Prompt:
Search the data for the string "uzdrowiskom" and copy each line in which it appears.

Collected data:
%%
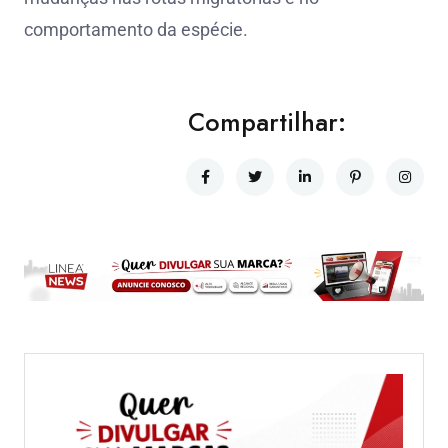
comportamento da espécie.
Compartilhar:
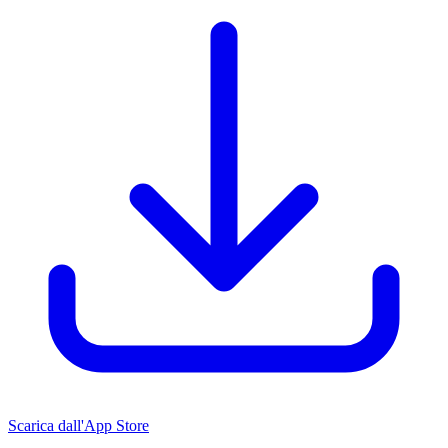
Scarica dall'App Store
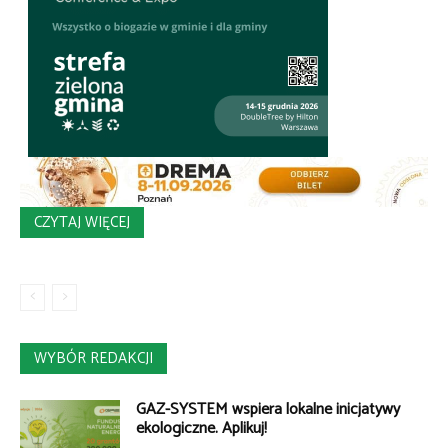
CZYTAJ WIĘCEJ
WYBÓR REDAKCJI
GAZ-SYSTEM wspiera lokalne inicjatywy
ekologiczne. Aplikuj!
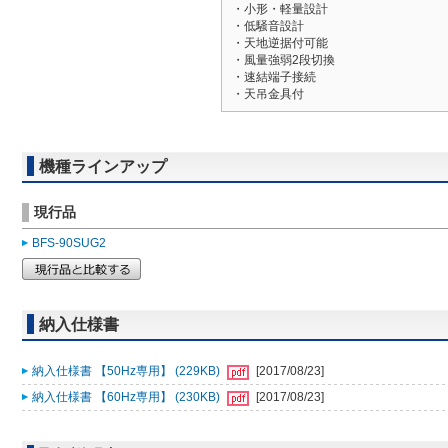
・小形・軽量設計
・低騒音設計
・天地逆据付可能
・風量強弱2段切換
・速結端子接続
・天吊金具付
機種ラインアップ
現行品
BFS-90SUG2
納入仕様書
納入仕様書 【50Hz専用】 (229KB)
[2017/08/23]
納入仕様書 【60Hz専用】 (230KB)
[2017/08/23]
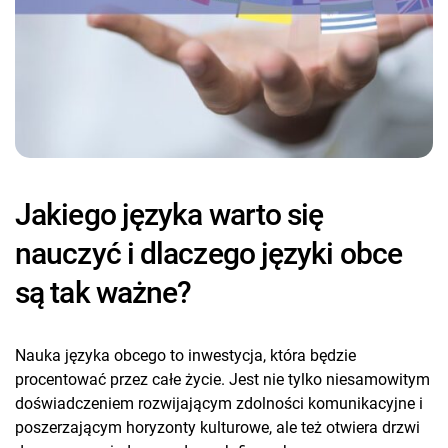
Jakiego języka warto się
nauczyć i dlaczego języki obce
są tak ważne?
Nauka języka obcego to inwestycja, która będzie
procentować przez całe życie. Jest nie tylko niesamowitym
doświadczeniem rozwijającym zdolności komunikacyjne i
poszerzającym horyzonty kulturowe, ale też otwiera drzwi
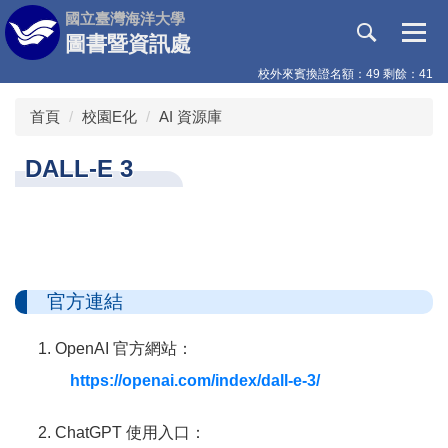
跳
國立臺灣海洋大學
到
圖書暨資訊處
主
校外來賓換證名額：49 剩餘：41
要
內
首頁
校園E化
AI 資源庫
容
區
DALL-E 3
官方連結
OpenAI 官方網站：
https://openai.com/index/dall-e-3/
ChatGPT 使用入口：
%%
%%
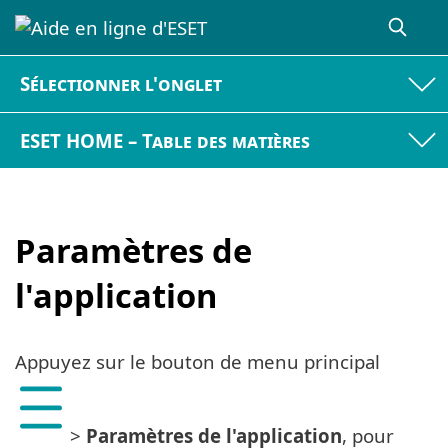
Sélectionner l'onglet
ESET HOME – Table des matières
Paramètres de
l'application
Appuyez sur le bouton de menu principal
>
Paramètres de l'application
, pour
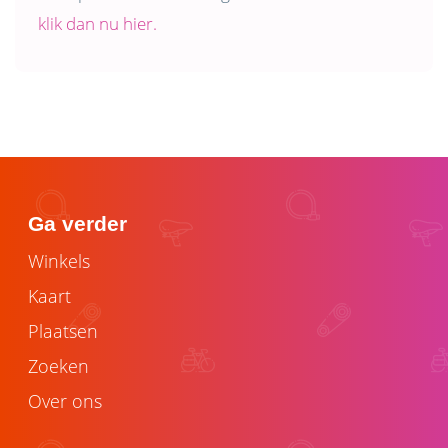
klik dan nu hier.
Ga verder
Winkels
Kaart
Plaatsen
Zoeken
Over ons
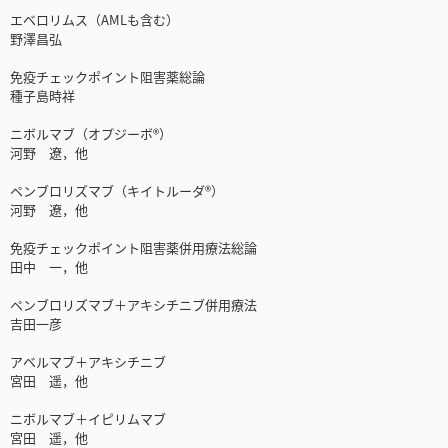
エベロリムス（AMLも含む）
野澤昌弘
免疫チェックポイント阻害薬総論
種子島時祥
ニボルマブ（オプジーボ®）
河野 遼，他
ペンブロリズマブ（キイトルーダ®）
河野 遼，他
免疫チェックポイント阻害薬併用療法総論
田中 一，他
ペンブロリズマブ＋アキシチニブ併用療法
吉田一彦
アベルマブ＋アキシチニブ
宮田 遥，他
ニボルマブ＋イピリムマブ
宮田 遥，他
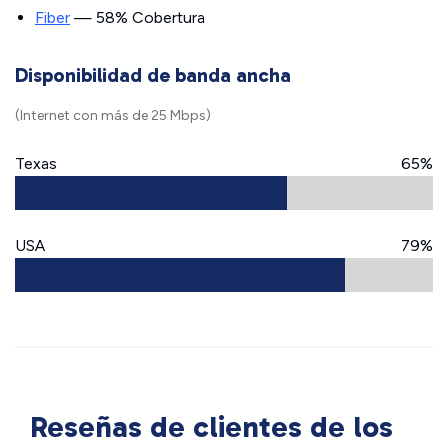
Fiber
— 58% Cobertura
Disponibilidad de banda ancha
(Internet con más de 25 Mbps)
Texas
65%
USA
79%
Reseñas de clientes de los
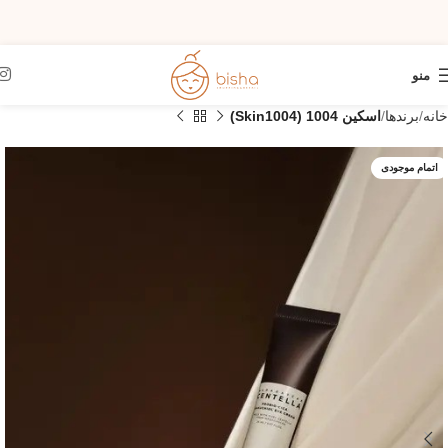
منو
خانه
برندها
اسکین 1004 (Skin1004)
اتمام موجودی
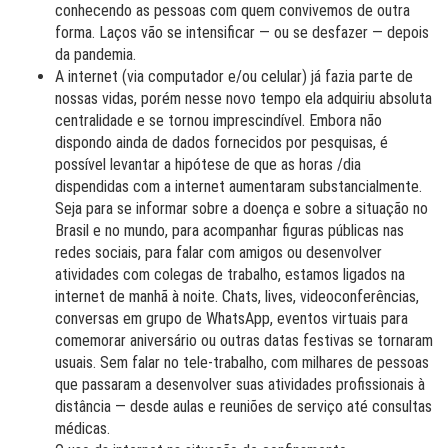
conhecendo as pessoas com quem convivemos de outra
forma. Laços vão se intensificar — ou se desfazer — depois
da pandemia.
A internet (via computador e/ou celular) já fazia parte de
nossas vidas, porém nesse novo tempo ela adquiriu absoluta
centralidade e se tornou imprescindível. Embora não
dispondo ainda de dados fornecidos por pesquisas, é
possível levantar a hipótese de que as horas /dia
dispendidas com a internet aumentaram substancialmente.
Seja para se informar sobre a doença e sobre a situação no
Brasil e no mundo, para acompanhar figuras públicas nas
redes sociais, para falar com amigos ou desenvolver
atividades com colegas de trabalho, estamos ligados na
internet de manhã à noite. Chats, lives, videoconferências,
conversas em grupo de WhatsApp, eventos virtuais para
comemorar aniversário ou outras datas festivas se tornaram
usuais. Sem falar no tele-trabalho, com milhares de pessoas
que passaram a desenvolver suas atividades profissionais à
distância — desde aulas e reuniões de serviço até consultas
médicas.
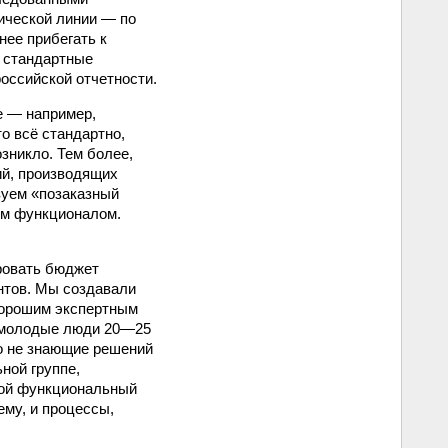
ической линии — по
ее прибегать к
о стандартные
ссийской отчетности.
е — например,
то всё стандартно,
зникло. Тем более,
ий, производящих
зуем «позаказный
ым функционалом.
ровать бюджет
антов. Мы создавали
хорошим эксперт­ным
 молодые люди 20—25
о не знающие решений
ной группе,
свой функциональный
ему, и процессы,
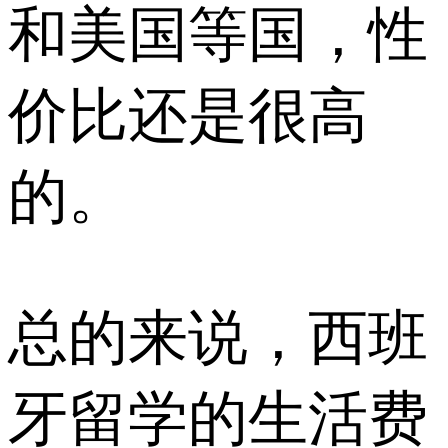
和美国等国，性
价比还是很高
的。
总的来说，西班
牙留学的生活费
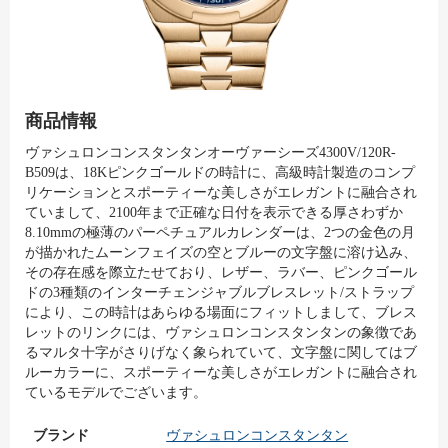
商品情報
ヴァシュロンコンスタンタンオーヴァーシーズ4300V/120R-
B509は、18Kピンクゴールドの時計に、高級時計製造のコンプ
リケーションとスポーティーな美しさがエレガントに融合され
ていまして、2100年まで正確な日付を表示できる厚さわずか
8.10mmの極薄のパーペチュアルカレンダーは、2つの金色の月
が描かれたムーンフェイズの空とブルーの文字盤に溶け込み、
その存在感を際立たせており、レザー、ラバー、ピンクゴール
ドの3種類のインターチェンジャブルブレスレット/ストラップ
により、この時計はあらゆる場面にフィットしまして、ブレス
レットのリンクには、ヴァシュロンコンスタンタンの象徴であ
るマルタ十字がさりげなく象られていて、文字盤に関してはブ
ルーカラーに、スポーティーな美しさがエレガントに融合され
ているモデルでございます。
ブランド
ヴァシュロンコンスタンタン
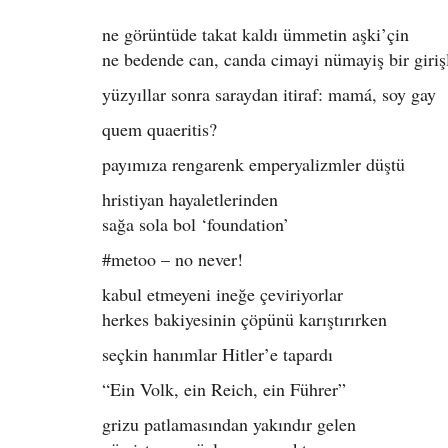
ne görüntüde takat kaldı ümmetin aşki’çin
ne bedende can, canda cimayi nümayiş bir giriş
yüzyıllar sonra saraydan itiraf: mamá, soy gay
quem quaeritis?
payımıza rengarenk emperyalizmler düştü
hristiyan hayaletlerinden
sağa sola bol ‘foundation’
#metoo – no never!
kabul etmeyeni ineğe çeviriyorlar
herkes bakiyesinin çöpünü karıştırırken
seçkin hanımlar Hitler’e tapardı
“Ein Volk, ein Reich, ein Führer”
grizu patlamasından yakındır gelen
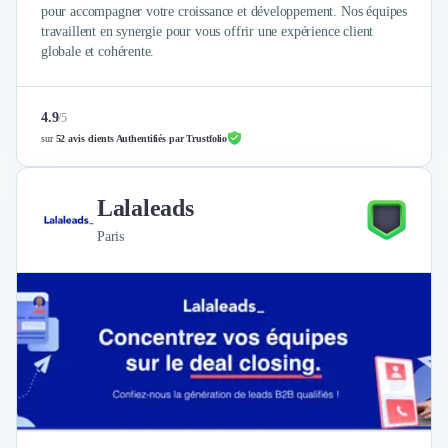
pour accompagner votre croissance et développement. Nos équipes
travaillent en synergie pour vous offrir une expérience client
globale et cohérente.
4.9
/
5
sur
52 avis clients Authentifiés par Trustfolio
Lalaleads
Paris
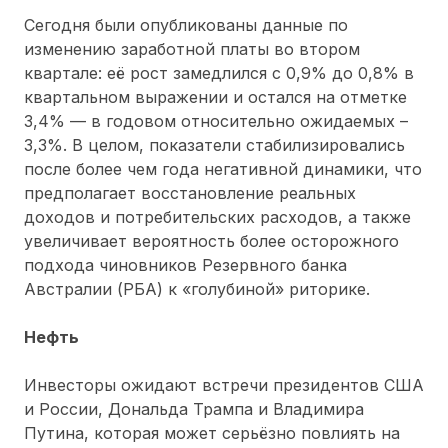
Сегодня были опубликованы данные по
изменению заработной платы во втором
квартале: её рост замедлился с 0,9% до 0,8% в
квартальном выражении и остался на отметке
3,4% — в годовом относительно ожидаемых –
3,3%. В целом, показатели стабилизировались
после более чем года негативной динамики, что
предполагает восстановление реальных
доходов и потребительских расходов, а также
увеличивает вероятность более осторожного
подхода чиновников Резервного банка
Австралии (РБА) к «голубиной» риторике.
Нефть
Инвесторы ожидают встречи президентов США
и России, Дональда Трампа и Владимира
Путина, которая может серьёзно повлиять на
%%
%%
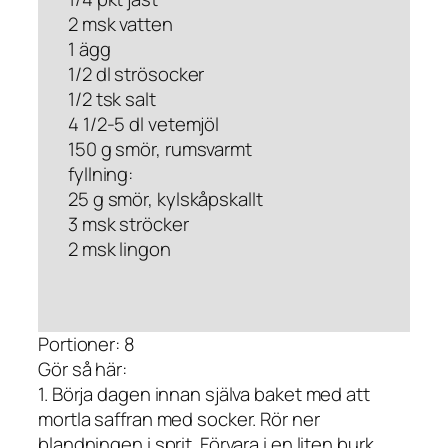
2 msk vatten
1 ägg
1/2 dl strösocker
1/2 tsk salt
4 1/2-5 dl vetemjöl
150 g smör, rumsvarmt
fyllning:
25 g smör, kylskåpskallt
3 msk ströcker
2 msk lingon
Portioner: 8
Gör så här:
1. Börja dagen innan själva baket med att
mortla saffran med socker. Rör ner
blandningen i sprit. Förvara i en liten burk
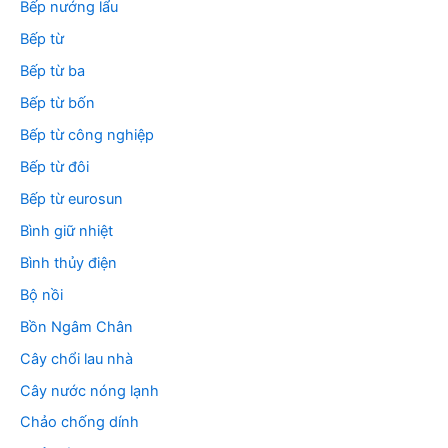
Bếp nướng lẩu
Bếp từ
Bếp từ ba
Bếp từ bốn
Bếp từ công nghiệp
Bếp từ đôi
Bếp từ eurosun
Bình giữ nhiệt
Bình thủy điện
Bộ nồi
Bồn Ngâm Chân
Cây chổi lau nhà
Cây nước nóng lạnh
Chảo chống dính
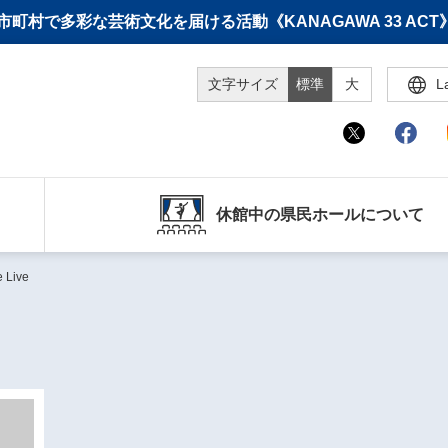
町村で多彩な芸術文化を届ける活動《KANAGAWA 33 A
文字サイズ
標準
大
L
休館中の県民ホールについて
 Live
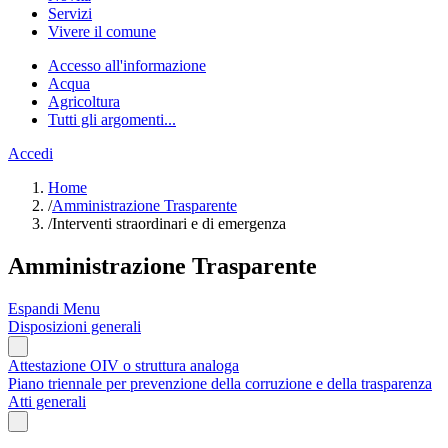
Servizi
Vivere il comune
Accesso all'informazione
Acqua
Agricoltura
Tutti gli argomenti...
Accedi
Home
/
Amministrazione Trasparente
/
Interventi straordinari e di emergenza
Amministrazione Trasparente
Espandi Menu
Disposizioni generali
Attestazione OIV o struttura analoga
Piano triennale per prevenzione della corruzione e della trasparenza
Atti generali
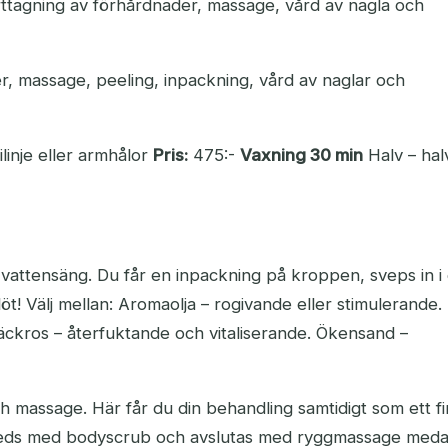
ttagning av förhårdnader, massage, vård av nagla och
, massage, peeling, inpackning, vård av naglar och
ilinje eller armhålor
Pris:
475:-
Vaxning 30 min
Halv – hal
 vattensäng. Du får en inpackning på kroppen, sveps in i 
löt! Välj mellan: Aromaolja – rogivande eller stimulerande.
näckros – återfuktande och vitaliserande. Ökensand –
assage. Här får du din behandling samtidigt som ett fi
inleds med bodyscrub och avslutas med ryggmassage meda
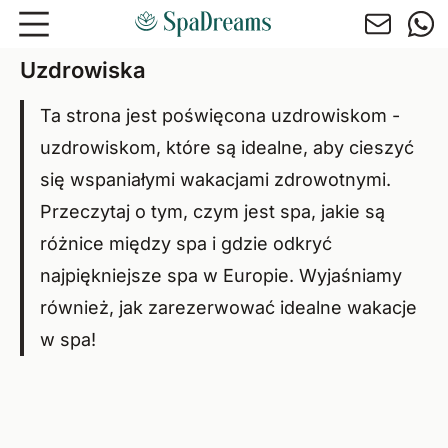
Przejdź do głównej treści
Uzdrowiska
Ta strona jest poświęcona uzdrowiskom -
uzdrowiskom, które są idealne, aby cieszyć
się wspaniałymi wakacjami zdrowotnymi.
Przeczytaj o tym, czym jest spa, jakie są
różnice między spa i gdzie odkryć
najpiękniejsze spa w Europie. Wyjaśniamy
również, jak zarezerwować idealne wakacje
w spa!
%%
Output below:
Ta strona jest poświęcona uzdrowiskom -
uzdrowiskom, które są idealne, aby cieszyć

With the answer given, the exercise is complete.